Théo supervise un peu notre match avant de s'éloigner. Il trouve que je suis gentille avec mes opposants. Je n'en n'ai pas l'impression, je donne mon maximum à chaque fois. Néanmoins, ce n'est jamais suffisant.

Je vise le ventre de mon adversaire de la tranche de ma main. Elle esquive d'un mouvement fluide puis relance sur un coup de pied circulaire, que je parviens à parer. J'essaye de faucher sa jambe restante. Elle voit clair dans mon jeu et l'évite sans problème. Ma cuisse me lance depuis le début de la séance ; plus le cours s'écoule, plus la douleur s'accentue. Elle donne une violente impulsion dans mon plexus solaire pour se dégager. Le souffle coupé, une horrible toux manque de m'arracher les poumons. Je m'accroupis pour éviter son poing, le temps de reprendre mes esprits. J'écope quand même d'un assaut sur le haut de la tempe gauche. J'ai mal, mes muscles donnent l'impression de vouloir se déchirer d'un instant à l'autre. Je n'ai qu'une envie : mettre un terme à ce combat. Je me relève d'un bond pour balancer ma jambe dans son estomac. Elle ne s'y attendait pas, elle grogne sous le coup de la douleur.

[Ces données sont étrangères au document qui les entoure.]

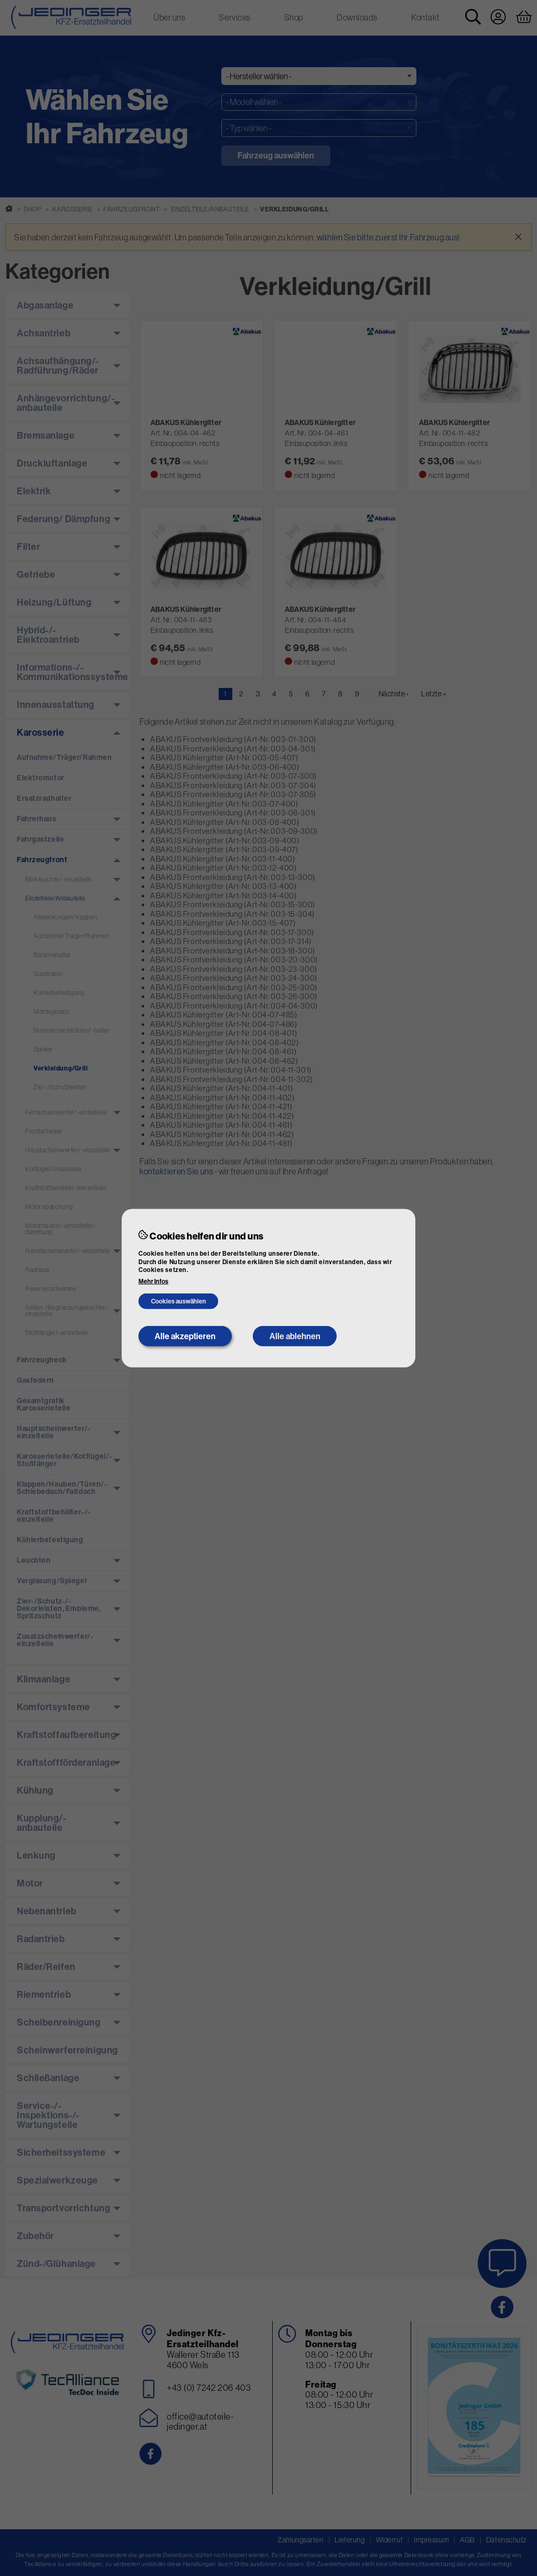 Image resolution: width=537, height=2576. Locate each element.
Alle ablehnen (295, 1336)
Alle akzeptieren (185, 1336)
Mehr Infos (153, 1281)
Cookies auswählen (178, 1301) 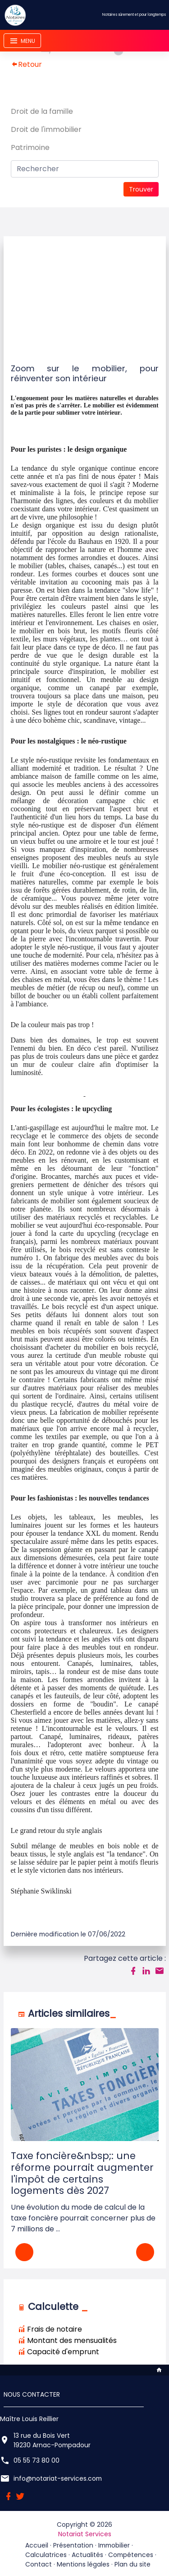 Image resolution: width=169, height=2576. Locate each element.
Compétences (130, 2554)
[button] (145, 2252)
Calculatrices (46, 2554)
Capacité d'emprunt (58, 2352)
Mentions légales (83, 2564)
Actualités (87, 2554)
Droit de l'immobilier (46, 129)
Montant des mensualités (67, 2340)
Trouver (141, 189)
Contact (38, 2564)
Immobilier (114, 2545)
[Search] (85, 169)
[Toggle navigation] (22, 40)
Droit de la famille (42, 111)
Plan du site (132, 2564)
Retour (26, 64)
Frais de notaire (50, 2329)
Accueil (36, 2545)
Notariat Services (84, 2534)
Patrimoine (30, 147)
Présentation (73, 2545) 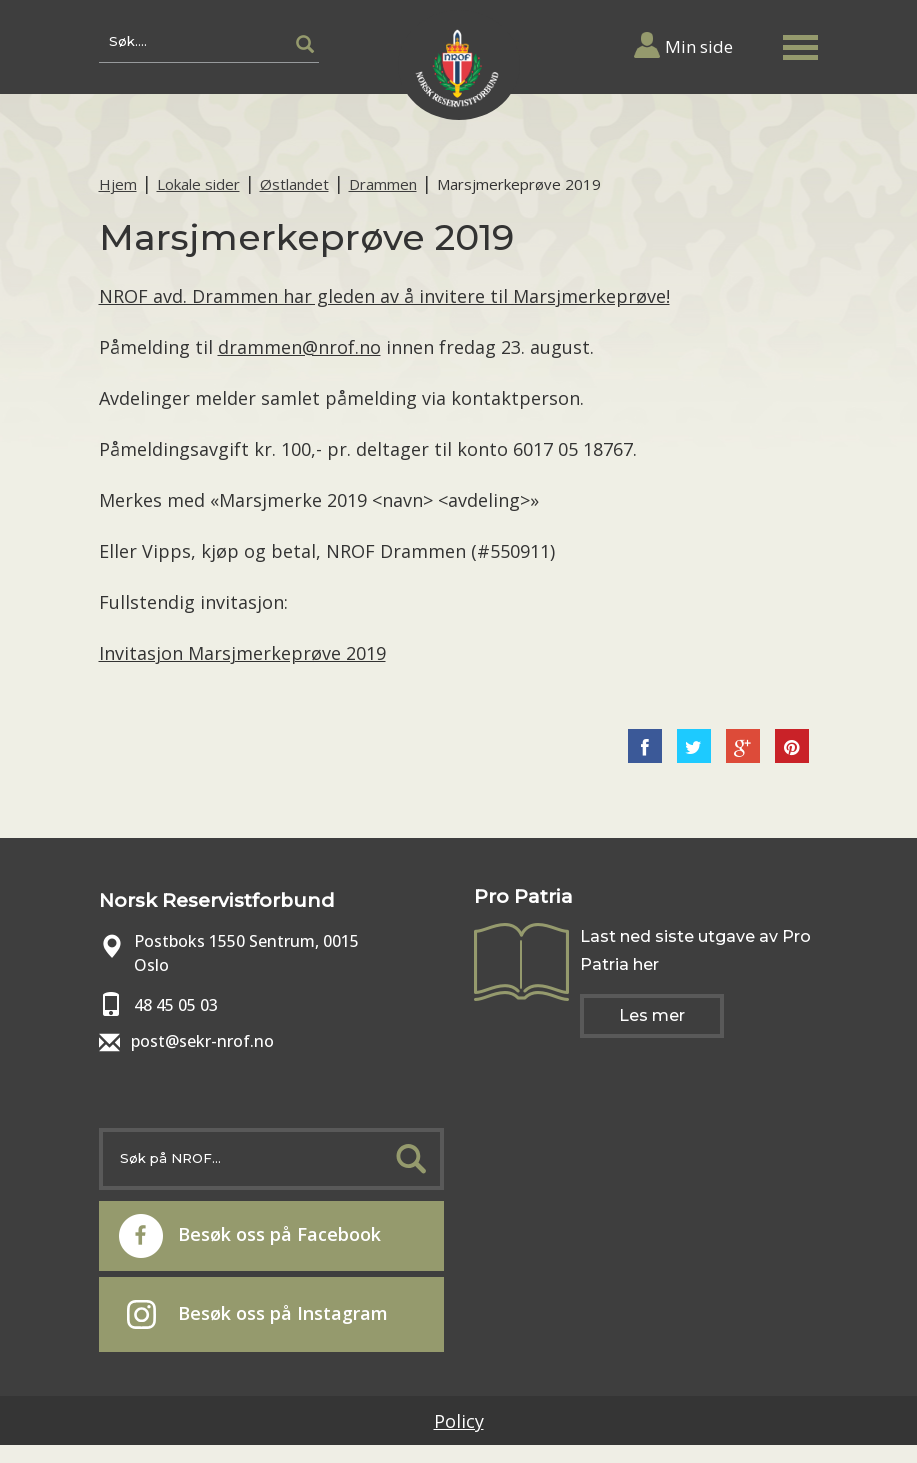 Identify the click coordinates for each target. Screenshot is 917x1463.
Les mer (652, 1015)
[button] (801, 43)
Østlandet (294, 184)
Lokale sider (198, 184)
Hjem (118, 184)
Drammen (383, 184)
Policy (459, 1421)
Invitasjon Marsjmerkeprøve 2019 (242, 653)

Depuis que j'ai intégré le groupe de Théo, je m'évertue à combattre à sa manière, mais même avec toute la volonté du monde, je n'y parviens pas, alors je passe à l'efficace, même si ce n'est pas ce qu'il m'enseigne. Cette technique porte ses fruits : la fille se tient les côtes en sifflant.

— Pourquoi tu as fait ça ? gémit-elle.

— De quoi veux-tu parler ? dis-je d'une voix éteinte.

— Tu m'as pratiquement transpercé le ventre, ce n'était pas nécessaire ! Tu étais sur le point de me battre !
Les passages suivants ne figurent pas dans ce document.